Beam me up Scotty

By Matthew Rainwater

DeKALB | From comic books, movies and television to video and computer games, we have grown sort of used to seeing teleportation. This has only been a fantasy, but it might become a reality sooner than we thought.

Experimenting with teleportaion

Teleportation moved out of the realm of science fiction and into the world of theoretical possibility in the early 1990s. American physicist Charles Bennett and a team of researchers at IBM confirmed that quantum teleportation was possible.

Recently, physicists in Denmark have been able to teleport information from light and matter, bringing quantum communication and computing closer to reality. Professor Eugene Polzik and his team at the Niels Bohr Institute at Copenhagen University were able to make a breakthrough using both light and matter. The experiment involved, for the first time, a macroscopic atomic object containing thousands of billions of atoms.

So… what happened?

“This wasn’t so much as a breakthrough, but a significant extension of previous experiments that teleported quantum states with simpler systems,” Gerald Blazey, NIU professor of physics, said. “My guess is that the techniques will be applied to even more interesting and complicated systems.”

Two years ago, two teams of scientists conducted teleportation between two single atoms, but this was done at a distance of a fraction of a millimeter.

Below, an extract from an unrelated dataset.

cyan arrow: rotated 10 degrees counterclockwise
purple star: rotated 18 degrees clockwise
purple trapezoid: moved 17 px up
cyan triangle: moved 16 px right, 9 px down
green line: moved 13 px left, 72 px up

This is just one step further because for the first time it involved teleportation between light and matter, two very different objects. One is the carrier of information and the other is the storage medium, according to howstuffworks.com.

The idea of teleportation became popular during the first Star Trek series in the late 1960s. After that, popular culture has made it widespread. It’s been used in the X-Men series and most recently on NBC’s new drama Heroes.

Boldy going…?

It will be some time before scientists figure out how to teleport complicated quantum states like mice or people, Blazey said, because there is the interesting problem of having the original and the copy.

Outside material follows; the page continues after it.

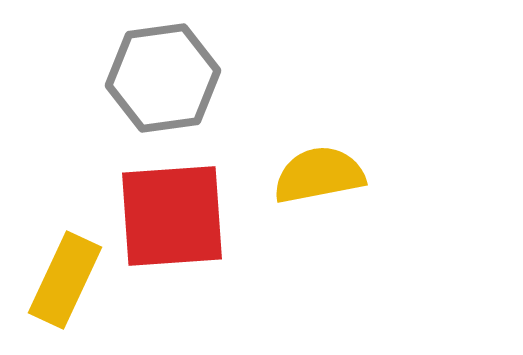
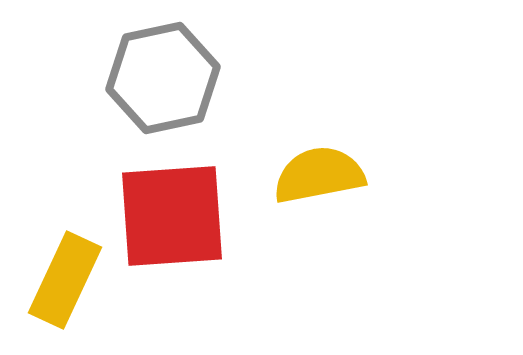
gray hexagon: rotated 4 degrees counterclockwise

“What on earth would you do with two of yourself?” Blazey said.

For a person to be transported, a machine would have to be built that can pinpoint and analyze the trillion atoms that make up the human body. Molecules couldn’t be a millimeter out of place, otherwise a person might have a severe neurological or physiological defect upon teleportation; the laws of physics make it extremely difficult to create a transporter that enables a person to be sent instantaneously to another location. This type of travel requires traveling at the speed of light.

Until then, we can only live long and prosper.

Source: CNN.com and howstuffworks.com provided information about these events

Matthew Rainwater is the Science and Technology beat reporter for the Northern Star.